Je me suis dit: "Metropolis, c'est le film classique dont tout le monde parle. Il faut le voir."
Sauf que, ayant réussi à me le procurer, j'étais septique, il est long (pas tant que ça en fait) et je ne trouvais pas la motivation pour.Nécessitant toujours le temps propice pour un huit millimètre, avec le bon état d'esprit.
Enfin comme tous les films classiques, tu n'entends que les louanges de ceux-ci. Grandes stars, grands réalisateurs, grands moyens (studios, machineries, effets…), etc.

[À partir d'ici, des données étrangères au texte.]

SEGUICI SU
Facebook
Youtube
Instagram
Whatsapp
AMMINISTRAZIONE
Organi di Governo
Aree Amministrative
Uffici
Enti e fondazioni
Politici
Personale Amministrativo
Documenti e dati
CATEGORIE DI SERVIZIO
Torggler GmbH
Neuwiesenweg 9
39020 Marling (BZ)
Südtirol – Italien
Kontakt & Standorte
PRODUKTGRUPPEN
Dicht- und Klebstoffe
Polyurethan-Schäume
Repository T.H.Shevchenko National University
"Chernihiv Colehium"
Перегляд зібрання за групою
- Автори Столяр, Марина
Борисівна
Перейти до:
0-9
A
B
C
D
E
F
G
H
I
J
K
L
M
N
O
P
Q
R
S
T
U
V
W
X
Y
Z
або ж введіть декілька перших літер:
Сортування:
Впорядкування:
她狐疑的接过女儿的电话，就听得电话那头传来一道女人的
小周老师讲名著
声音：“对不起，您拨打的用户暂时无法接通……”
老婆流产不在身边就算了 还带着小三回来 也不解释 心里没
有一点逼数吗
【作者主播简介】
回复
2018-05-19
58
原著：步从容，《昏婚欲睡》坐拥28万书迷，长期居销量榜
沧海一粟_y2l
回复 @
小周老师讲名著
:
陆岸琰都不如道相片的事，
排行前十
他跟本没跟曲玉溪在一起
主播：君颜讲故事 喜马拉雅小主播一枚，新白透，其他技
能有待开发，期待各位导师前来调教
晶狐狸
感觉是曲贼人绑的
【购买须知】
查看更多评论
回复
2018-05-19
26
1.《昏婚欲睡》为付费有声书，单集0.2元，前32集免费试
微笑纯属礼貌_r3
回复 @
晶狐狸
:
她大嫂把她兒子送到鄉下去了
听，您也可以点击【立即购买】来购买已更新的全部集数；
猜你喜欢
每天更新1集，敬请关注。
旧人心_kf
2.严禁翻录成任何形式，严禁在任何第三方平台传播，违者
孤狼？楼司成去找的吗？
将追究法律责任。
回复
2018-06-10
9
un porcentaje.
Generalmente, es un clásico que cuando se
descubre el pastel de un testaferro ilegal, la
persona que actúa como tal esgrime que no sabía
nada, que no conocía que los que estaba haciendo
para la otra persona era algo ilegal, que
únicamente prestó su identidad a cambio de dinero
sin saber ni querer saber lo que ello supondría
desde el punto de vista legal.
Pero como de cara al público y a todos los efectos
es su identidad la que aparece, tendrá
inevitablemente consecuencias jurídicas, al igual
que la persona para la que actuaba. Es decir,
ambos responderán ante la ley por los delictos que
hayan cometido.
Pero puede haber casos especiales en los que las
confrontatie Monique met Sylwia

Me retrouvant donc, la fleur au fusil, allant visionner les images du film de Fritz Lang avec mon petit bagage d'ignorant.
Mais quand tu enclenches tout de même la machine, avec ce sentiment d'isolation totale qui t'envahit.

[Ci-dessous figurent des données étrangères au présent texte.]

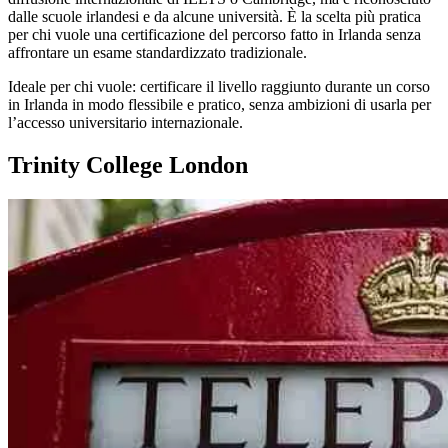
dalle scuole irlandesi e da alcune università. È la scelta più pratica
per chi vuole una certificazione del percorso fatto in Irlanda senza
affrontare un esame standardizzato tradizionale.
Ideale per chi vuole: certificare il livello raggiunto durante un corso
in Irlanda in modo flessibile e pratico, senza ambizioni di usarla per
l’accesso universitario internazionale.
Trinity College London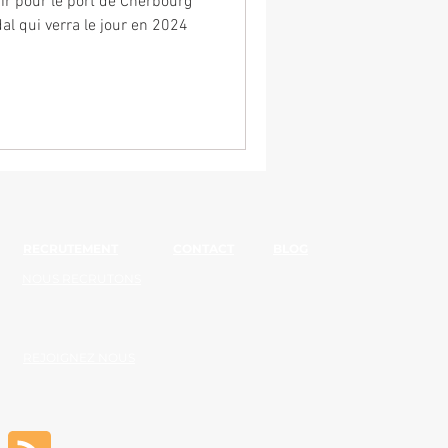
ir pour le port de Cherbourg
l qui verra le jour en 2024
RECRUTEMENT
CONTACT
BLOG
NOUS RECRUTONS
REJOIGNEZ NOUS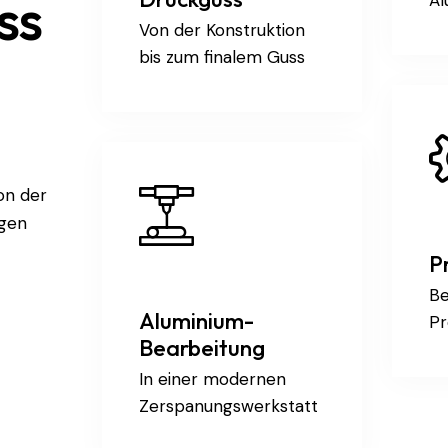
ss
Von der Konstruktion
bis zum finalem Guss
on der
igen
P
Be
Aluminium-
Pr
Bearbeitung
In einer modernen
Zerspanungswerkstatt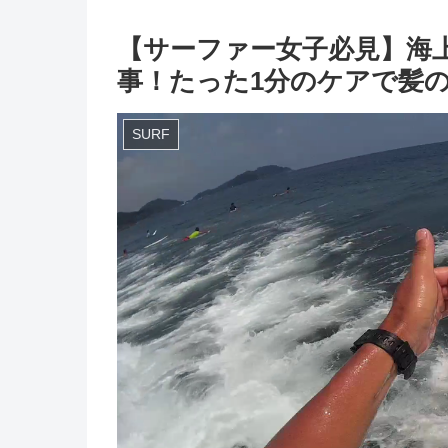
【サーファー女子必見】海
事！たった1分のケアで髪
SURF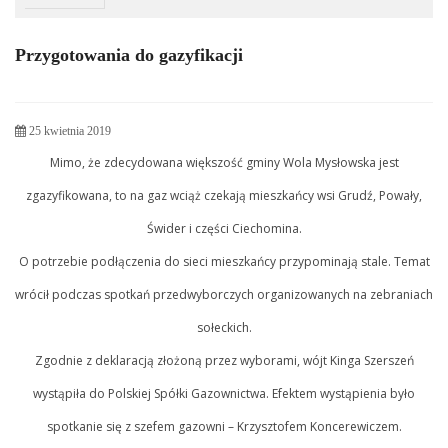
Przygotowania do gazyfikacji
25 kwietnia 2019
Mimo, że zdecydowana większość gminy Wola Mysłowska jest
zgazyfikowana, to na gaz wciąż czekają mieszkańcy wsi Grudź, Powały,
Świder i części Ciechomina.
O potrzebie podłączenia do sieci mieszkańcy przypominają stale. Temat
wrócił podczas spotkań przedwyborczych organizowanych na zebraniach
sołeckich.
Zgodnie z deklaracją złożoną przez wyborami, wójt Kinga Szerszeń
wystąpiła do Polskiej Spółki Gazownictwa. Efektem wystąpienia było
spotkanie się z szefem gazowni – Krzysztofem Koncerewiczem.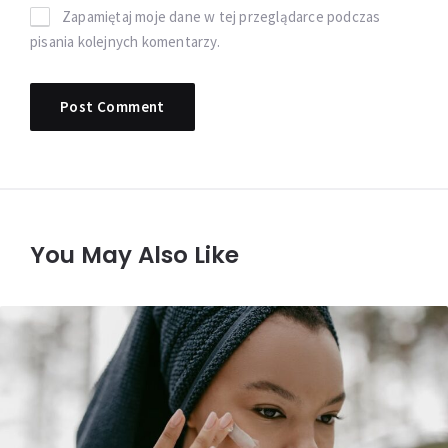
Zapamiętaj moje dane w tej przeglądarce podczas
pisania kolejnych komentarzy.
You May Also Like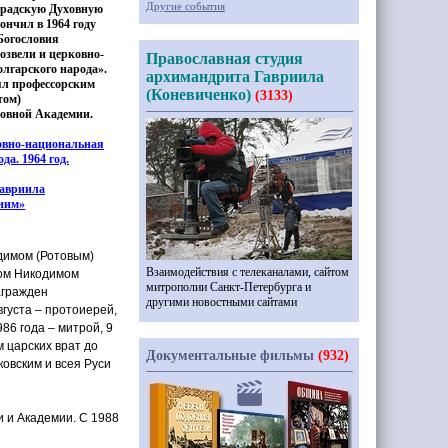
Другие события
нградскую Духовную
ончил в 1964 году
Богословия
озвели и церковно-
Православная студия
лгарского народа».
архимандрита Гавриила
оял профессорским
(Коневиченко)
(3133)
том
)
овной Академии.
овно-национальная
да. 1964 год.
авриила
ним»
одимом
(Ротовым
)
Взаимодействия с телеканалами, сайтом
том Никодимом
митрополии Санкт-Петербурга и
агражден
другими новостными сайтами
вгуста – протоиерей,
86 года – митрой, 9
м царских врат до
Документальные фильмы
(932)
ковским и всея Руси
 и Академии. С 1988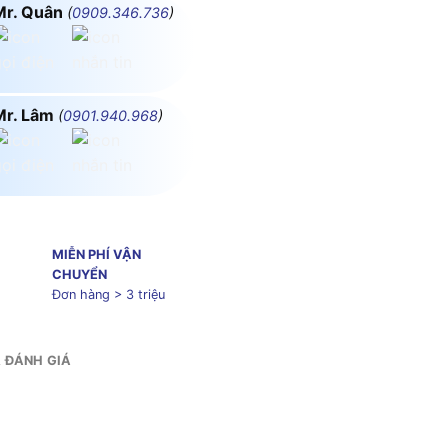
Mr. Quân
(
0909.346.736
)
Mr. Lâm
(
0901.940.968
)
MIỄN PHÍ VẬN
CHUYỂN
Đơn hàng > 3 triệu
& ĐÁNH GIÁ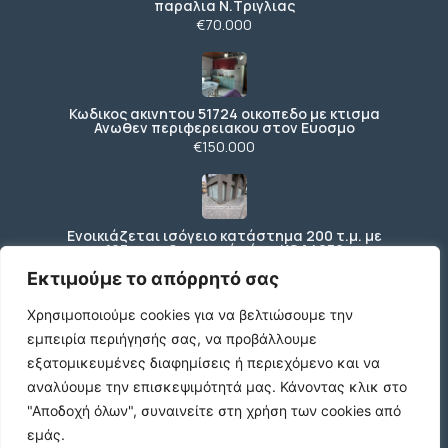
παραλια Ν.Τριγλιας
€70.000
Κωδικος ακινητου 51724 οικοπεδο με κτισμα
Ανωθεν περιφερειακου στον Ευοσμο
€150.000
Ενοικιάζεται ισόγειο κατάστημα 200 τ.μ. με
197 τ.μ. εξωτερικό χώρο ΚΩΔ4270
€3.000 /μήνα
Εκτιμούμε το απόρρητό σας
Χρησιμοποιούμε cookies για να βελτιώσουμε την
εμπειρία περιήγησής σας, να προβάλλουμε
Κωδικός: 2347738 , Βούλα , 667 τ.μ., €1400000
εξατομικευμένες διαφημίσεις ή περιεχόμενο και να
€1.400.000
αναλύουμε την επισκεψιμότητά μας.
Κάνοντας κλικ στο
"Αποδοχή όλων", συναινείτε στη χρήση των cookies από
εμάς.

CLAC ! les premiers coups de semonces musicales se font entendre. Au loin dans la brume de la pellicule se désigne les corps. Ce sont ceux des lettres du générique. Leur parade se marie délibérément avec les sons particuliers du film muet et de son orchestre.
Puis les engrenages tournent, s'activent, et font émerger, depuis la brume qui se lève, l'immensité grandiose et subjuguante qu'est l'œuvre.
VLAN! Tu prends inévitablement ta claque. Et c'est à ce moment précis, cet infime instant, tu comprends le sens, à la fois, du classicisme de la composition de Fritz Lang, mais aussi celui de "cinéma Classique".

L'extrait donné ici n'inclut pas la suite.